I thought about getting out of bed eventually, and then finally did. I'd showered and laundered yesterday so today would be a breeze. And only one bus to take. Well, two if you include the little DARTS bus.

I'm in clean clothes with Jim Morrison shirt anchored under my Jabba-the-Hut belly. Got my standard gear, two bottles of wine, birthday card, notebook, pens. Forget the coat; its like summer almost. And forget my Presto (transit) card because it's lost and therefore I must buy a GO ticket from a machine and swiftly because DARTS was 22 minutes late picking me up. But both machines at the GO station reject my purchase attempts (three times each) and I can't seem to stop myself from loudly cursing though I've no wish to draw attention. I cannot miss this GO bus! and at the last minute I'm on it and pleading my case to the driver who lets me in with no ticket.

Another nice man gives up his roomy front seat so I can sit there with walker before me, clinging to it, even with its ornamental "brakes" supposedly engaged, trying to keep it from crashing around the wide aisle as the bus careens around corners.

My folks and I converge at the park-and-ride and they haul me and my gear to brother's house where we celebrate Pops' 76th birthday with booze, nibblies, excellent coffee and of course a hockey game on the toob. And eventually dinner and cake. The niece is two now and starting to gab, and its a joy to finally communicate with this beautiful creature. I gape and snicker at anything she does and she giggles at me delightedly.
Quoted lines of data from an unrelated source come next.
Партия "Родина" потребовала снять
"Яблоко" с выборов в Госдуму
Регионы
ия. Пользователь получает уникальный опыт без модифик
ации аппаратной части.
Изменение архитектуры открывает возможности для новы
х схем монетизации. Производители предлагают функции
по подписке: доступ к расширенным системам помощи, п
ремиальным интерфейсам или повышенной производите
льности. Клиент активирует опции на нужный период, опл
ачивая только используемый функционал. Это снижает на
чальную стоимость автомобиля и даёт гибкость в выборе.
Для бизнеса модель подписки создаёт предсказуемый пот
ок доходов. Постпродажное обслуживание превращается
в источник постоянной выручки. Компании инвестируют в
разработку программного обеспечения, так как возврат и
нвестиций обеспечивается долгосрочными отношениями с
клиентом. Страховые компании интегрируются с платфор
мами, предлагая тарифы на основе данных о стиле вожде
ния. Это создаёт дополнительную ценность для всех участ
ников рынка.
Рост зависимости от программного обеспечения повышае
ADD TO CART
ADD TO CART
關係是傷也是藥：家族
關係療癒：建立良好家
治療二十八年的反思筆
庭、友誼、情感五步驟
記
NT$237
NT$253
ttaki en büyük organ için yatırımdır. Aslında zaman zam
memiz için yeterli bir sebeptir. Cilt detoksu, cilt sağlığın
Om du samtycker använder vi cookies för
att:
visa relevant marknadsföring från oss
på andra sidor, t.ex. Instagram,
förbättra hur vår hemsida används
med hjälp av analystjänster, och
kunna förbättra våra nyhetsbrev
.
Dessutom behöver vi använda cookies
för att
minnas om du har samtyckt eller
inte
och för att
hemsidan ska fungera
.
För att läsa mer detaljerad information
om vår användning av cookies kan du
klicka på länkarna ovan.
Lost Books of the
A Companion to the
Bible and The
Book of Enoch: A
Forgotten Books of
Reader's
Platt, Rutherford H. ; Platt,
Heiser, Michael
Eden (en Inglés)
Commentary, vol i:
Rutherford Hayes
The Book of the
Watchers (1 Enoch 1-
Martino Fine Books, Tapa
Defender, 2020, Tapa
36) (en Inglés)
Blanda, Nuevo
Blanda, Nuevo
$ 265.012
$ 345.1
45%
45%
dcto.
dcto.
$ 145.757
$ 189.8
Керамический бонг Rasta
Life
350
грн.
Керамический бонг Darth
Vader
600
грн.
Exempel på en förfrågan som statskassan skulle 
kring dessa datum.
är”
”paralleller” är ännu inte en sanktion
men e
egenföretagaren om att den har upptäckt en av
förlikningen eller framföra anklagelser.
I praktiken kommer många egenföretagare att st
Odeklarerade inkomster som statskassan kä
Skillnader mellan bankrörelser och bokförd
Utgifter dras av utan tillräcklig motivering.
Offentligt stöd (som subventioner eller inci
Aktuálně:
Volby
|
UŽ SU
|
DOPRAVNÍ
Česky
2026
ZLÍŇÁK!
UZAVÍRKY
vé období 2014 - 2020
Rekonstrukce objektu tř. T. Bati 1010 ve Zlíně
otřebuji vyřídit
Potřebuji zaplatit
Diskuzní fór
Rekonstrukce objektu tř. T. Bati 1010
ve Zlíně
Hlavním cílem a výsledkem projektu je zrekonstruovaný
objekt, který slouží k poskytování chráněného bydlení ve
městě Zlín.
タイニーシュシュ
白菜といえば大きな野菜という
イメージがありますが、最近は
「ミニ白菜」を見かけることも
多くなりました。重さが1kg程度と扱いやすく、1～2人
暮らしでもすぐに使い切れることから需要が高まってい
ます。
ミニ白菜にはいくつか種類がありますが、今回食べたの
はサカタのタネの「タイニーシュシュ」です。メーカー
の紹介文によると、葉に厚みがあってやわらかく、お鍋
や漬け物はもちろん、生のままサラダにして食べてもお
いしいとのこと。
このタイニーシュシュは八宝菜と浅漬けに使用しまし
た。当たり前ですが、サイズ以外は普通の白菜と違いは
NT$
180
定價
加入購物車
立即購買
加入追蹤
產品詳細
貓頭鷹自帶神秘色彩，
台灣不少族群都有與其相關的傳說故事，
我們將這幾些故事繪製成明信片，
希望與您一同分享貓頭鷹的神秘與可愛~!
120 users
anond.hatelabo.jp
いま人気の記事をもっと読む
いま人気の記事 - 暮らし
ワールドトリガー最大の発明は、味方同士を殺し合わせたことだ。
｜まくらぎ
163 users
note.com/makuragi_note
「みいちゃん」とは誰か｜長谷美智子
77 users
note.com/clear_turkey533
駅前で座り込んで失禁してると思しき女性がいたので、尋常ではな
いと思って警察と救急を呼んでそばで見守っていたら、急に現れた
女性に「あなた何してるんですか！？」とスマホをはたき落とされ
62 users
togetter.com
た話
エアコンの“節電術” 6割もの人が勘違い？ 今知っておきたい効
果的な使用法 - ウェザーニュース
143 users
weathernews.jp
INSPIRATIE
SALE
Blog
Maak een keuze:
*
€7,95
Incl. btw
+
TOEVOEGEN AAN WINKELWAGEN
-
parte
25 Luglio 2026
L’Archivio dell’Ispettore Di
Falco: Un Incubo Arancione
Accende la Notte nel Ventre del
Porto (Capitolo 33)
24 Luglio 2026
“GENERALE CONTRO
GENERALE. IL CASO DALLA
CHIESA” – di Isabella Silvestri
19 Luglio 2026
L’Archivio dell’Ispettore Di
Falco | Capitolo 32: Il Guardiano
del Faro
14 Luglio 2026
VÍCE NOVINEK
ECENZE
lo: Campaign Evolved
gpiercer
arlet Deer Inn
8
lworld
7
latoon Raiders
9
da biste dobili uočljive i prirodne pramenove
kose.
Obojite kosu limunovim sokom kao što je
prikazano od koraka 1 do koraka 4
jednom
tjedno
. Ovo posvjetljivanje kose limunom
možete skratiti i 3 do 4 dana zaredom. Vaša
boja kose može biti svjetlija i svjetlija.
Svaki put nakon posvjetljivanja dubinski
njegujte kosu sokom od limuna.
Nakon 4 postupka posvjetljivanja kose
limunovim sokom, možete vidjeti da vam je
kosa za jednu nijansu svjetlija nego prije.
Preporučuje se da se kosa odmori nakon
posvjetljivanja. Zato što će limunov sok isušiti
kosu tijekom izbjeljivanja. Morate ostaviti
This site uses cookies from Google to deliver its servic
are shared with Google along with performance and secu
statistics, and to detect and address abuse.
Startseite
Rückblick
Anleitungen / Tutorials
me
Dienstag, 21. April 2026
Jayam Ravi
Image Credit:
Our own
The boy is now in grade one and a veritable encyclopedia of animals and dinosaurs. He reads me a simple story about fire trucks before springing into his typical hyper hijinks. Mom, Dad, Grandpa and Nana all take their turns admonishing him and on some occasions he seems hurt. I never do that. Surely we need at least one good-cop; no?

He squeezes onto the couch between my mom and I while she reads a storybook aloud. I make one teasing gesture at him and he's off on a wrestling/boxing campaign against me. I do my best to survive for some time and then beg a reprieve. Dad barks at him. "It's my fault," I say. "I wound him up."

"Stop trying to take the blame for my kids' behaviour!" he says. I didn't know I'd done that before.

The night gets on and the boy wants me to come see his room. I remind him that Uncle has bad legs. He suggests I could at least try. And I do. I climb the damn stairs and arrive at his room. "I have to sit!" I say.

"He points at the comfy armchair; he and mom's reading chair, and says, "I have a chair for people with leg problems!" Later the others would have a great laugh at that.

Soon its time to leave and I struggle and rise. The boy looks sad and presses his cheek to my hip. I cup his shoulder. "I'll see you again soon. Okay buddy?"

The bus home features a more typical arrangement at the front. Two trios of inward-facing seats which are hinged. One set is up, out of use and blocked by bulky luggage. On the other is a young white athletic man, a black woman and a little girl of middling complexion, my niece's age. I cannot possibly sit on my walker seat or leave it alone to become a loose cannon. And I cannot fit it down the narrower aisle toward the rear where there might be a couple available seats. I hesitate and look around.

"I'll move," says the black woman and she jumps up and moves a few strides down to the first empty seat.

"No, I don't want to split you up!"

"It's okay," they say. Their stop is coming up soon. I sit down gratefully and try to rein in my mechanical beast.

"That's what these seats are for," says the guy, nodding at the beast, his daughter on his lap.

I nod at the stroller and say, "Well you've got your burdens too." As if to explain, I then add, "I just came from my brother's place. He has a girl the same age." Dad and daughter have much fun together and I am very happy. These colourish kids strike me very dearly. It's like looking into the future. It's like they carry the flame for a better humanity one day. 

At the end of my ride he wishes me well and I can't resist touching him on the shoulder and saying, "You have a very beautiful family." He thanks me and his expression is that of surprisingly real gratitude.